Problem requirements: For the copy, please give all of the data again exactly and leave the pictures out.

Records excerpted from a collection:
*** Begin section ***

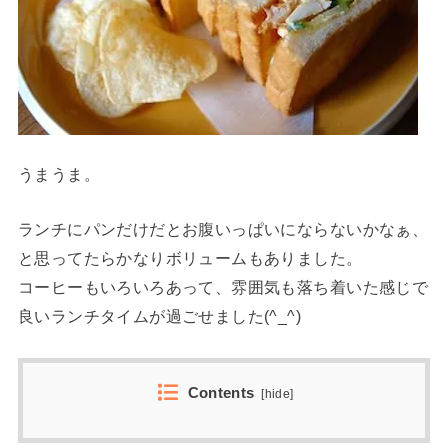
うまうま。
ランチにパンだけだとお腹いっぱいにならないかなぁ、
と思ってたらかなりボリュームもありました。
コーヒーもいろいろあって、雰囲気も落ち着いた感じで
良いランチタイムが過ごせました(^_^)
Contents
[
hide
]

*** End section ***

Response:
うまうま。
ランチにパンだけだとお腹いっぱいにならないかなぁ、
と思ってたらかなりボリュームもありました。
コーヒーもいろいろあって、雰囲気も落ち着いた感じで
良いランチタイムが過ごせました(^_^)
Contents
[
hide
]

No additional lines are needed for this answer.